O suspeito de cometer o crime, um homem de 27 anos que não teve a identidade revelada pela polícia, foi preso nesta segunda-feira (03), no bairro Feu Rosa, na Serra, onde residia com a esposa e o filho. De acordo com a polícia, ele e a vítima se conheceram poucas horas antes do crime, em um bar de Campo Grande.
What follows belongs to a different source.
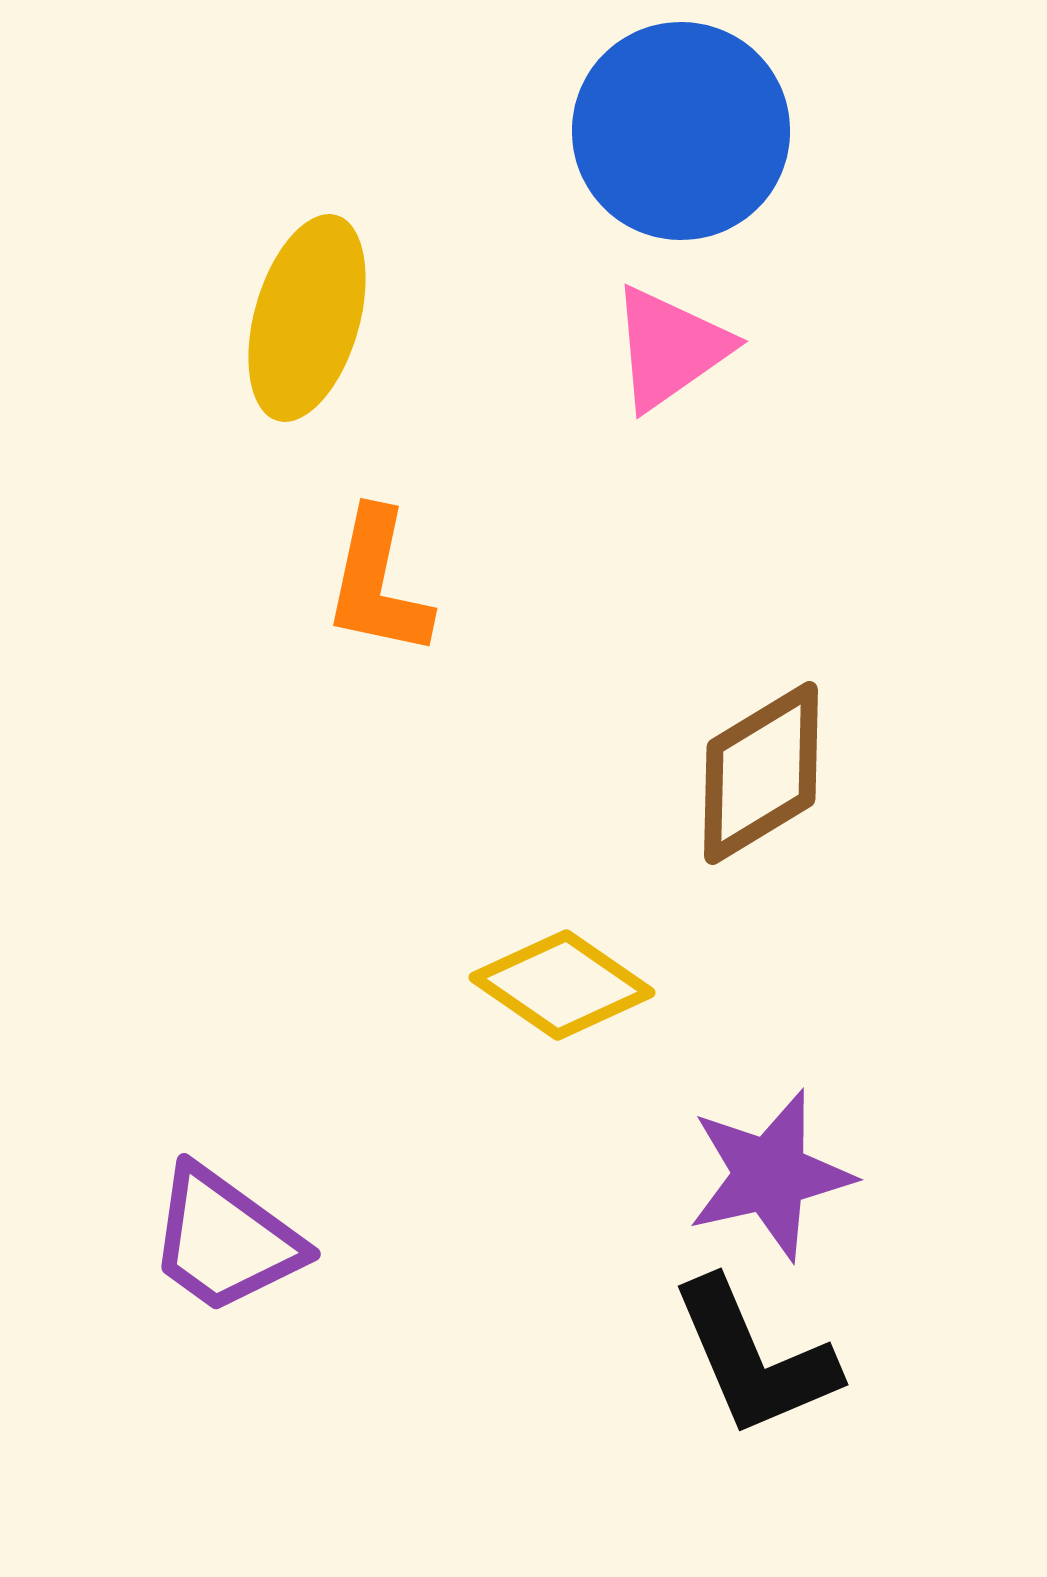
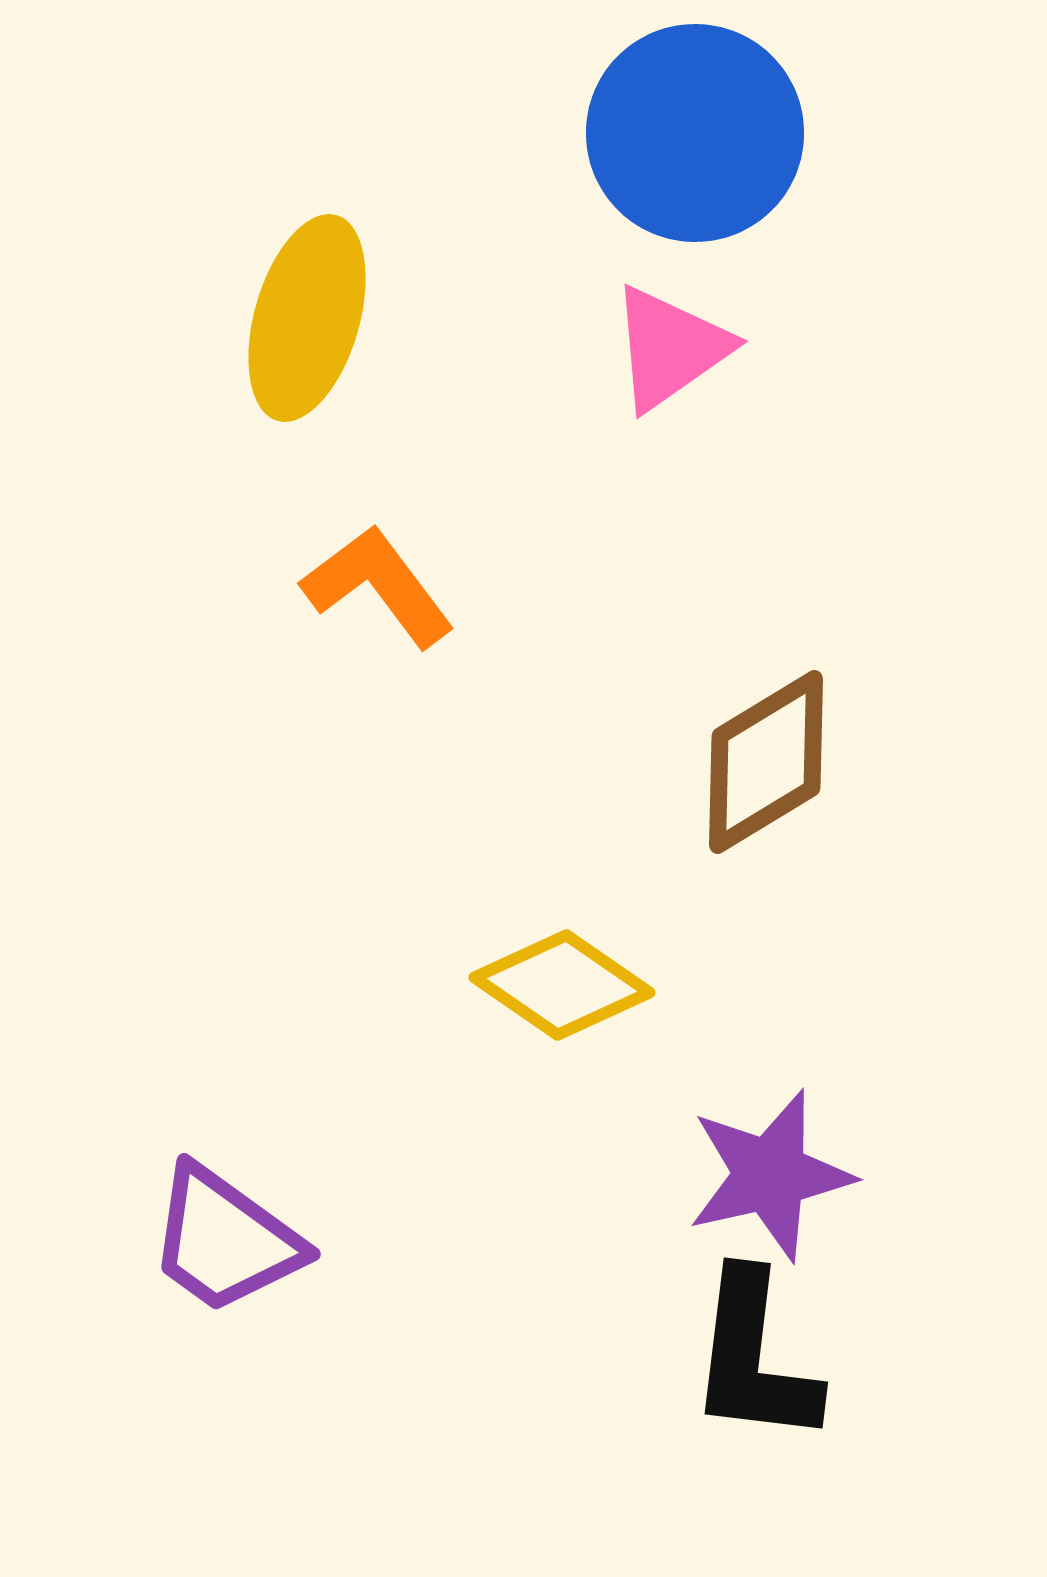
blue circle: moved 14 px right, 2 px down
orange L-shape: moved 3 px down; rotated 131 degrees clockwise
brown diamond: moved 5 px right, 11 px up
black L-shape: rotated 30 degrees clockwise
"Eles começaram a conversar e fazer uso de bebida alcoólica. Nesse momento, o autor conseguiu convencer a vítima a ir até a sua residência. No interior da residência, o autor executou a vítima de forma cruel. Num primeiro momento, ele aplicou um golpe chamado mata-leão. A vítima caiu desmaiada e, em seguida, o autor pegou um fio de telefone fixo e estrangulou a vítima, levando ela a óbito", explicou o titular da Delegacia de Homicídios e Proteção à Pessoa (DHPP) de Cariacica, delegado Eduardo Khaddour.

As investigações apontam para o crime de latrocínio, que é o roubo com morte, já que, com o suspeito, a polícia encontrou alguns pertences da vítima. Agora a Polícia Civil tem mais 30 dias para finalizar o inquérito sobre o caso.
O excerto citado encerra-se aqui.